| WHAT YOU SHOULD DO |
Answer with a single number stating how many lines of the entries below include the string "yoğuralım".

(Stored data entries)

┏━━

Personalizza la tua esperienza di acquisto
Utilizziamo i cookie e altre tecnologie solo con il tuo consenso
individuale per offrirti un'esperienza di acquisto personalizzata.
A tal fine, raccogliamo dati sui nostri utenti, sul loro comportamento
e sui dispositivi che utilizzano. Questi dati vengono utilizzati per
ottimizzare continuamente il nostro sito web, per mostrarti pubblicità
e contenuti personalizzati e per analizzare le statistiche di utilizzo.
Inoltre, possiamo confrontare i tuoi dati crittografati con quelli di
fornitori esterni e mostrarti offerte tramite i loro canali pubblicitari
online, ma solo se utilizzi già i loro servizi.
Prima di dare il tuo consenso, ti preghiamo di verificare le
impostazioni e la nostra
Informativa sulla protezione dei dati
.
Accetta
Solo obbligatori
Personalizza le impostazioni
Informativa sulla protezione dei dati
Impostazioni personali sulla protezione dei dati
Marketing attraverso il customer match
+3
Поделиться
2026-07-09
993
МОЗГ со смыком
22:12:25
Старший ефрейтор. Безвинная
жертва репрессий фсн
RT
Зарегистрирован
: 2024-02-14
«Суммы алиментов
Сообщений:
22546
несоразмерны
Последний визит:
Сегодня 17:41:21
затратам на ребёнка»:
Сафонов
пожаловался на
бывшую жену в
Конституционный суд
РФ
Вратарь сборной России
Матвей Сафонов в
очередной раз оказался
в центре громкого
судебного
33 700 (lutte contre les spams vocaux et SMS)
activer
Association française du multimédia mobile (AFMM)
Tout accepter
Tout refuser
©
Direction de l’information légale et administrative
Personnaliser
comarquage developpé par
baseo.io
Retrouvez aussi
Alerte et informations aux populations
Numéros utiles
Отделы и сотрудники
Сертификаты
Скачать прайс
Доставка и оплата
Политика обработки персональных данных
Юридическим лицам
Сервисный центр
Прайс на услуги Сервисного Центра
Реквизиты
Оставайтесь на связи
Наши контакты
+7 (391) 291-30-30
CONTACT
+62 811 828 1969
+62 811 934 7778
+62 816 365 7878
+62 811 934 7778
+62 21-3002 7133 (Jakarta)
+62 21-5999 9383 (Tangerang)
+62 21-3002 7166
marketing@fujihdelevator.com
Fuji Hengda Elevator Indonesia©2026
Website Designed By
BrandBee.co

┗━━
┏━━

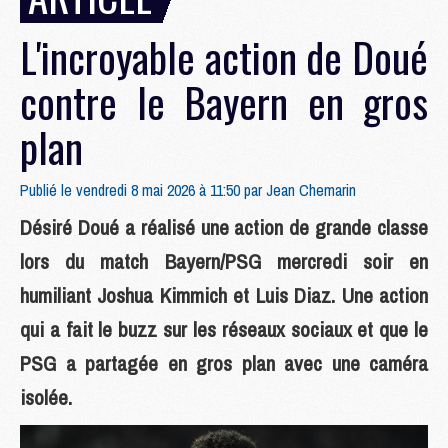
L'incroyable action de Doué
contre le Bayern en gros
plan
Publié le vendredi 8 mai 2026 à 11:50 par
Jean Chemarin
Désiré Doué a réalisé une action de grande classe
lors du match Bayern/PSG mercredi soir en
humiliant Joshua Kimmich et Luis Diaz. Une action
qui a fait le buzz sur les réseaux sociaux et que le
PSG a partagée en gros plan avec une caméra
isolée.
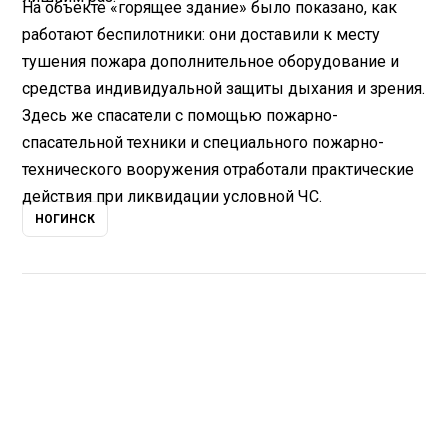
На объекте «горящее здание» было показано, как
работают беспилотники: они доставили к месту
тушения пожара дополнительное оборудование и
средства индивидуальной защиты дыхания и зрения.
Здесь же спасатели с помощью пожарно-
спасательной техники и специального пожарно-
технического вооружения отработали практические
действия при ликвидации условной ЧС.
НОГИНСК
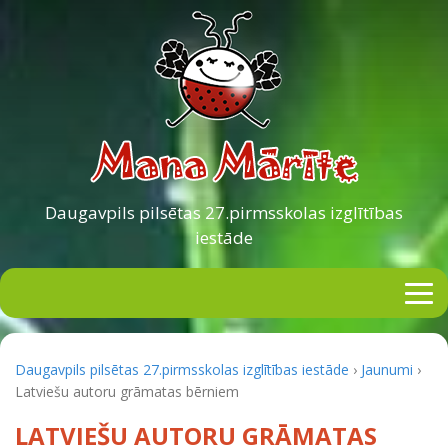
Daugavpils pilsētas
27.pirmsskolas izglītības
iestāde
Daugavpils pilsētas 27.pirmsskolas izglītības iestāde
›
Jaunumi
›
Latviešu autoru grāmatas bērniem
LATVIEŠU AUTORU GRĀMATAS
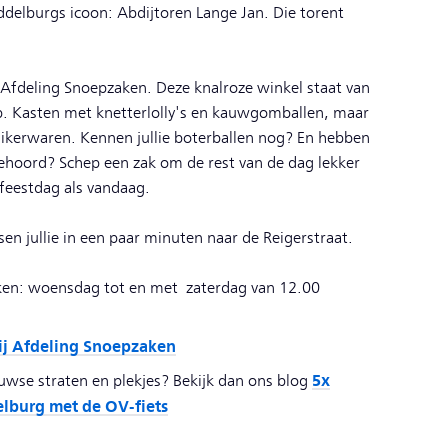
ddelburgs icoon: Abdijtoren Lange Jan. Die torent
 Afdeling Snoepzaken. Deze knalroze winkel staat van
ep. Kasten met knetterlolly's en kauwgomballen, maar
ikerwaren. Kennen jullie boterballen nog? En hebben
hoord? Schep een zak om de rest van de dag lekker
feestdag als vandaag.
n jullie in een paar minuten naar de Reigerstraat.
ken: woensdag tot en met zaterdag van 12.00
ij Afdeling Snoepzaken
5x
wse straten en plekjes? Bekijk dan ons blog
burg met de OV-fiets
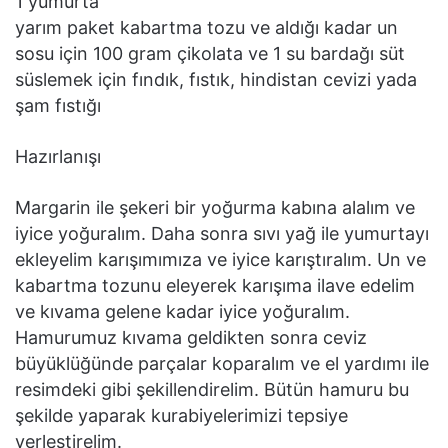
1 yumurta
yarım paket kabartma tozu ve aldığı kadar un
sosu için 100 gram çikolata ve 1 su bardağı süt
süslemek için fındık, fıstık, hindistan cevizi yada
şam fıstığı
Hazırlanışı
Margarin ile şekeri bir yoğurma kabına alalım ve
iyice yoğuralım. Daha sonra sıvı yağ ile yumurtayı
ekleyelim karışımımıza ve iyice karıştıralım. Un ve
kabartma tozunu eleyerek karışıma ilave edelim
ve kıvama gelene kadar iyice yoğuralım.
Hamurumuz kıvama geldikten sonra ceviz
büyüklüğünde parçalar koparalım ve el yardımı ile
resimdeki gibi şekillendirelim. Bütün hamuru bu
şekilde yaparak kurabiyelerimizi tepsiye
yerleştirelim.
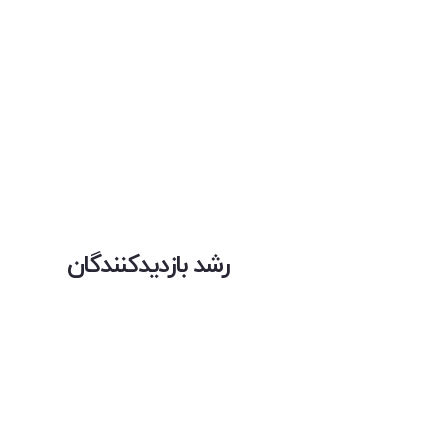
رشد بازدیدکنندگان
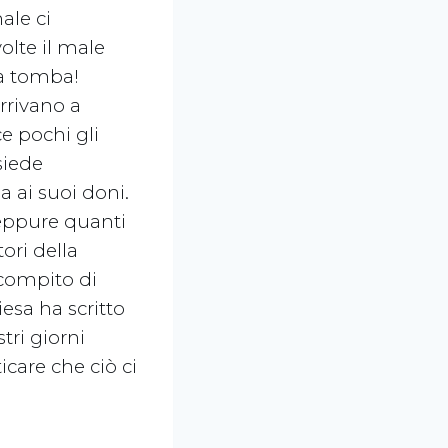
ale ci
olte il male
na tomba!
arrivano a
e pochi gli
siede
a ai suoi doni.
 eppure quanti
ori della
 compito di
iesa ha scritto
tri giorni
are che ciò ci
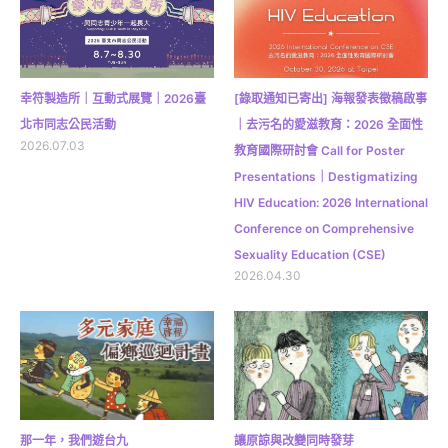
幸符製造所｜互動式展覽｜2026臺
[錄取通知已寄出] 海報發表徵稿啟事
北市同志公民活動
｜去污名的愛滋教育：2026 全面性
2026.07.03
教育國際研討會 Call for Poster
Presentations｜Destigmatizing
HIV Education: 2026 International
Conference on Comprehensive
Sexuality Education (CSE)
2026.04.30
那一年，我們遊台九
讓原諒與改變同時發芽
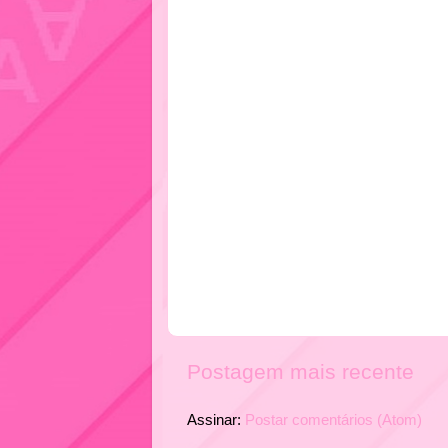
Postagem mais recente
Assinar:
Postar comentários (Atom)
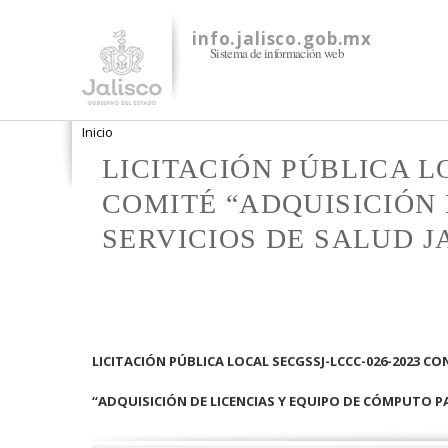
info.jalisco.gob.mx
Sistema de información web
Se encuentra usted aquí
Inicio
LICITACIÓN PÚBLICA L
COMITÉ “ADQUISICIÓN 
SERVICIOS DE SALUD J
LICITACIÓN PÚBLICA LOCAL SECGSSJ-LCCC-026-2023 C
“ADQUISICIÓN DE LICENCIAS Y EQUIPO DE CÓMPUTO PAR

┗━━

| COMPLETED EXERCISE |
2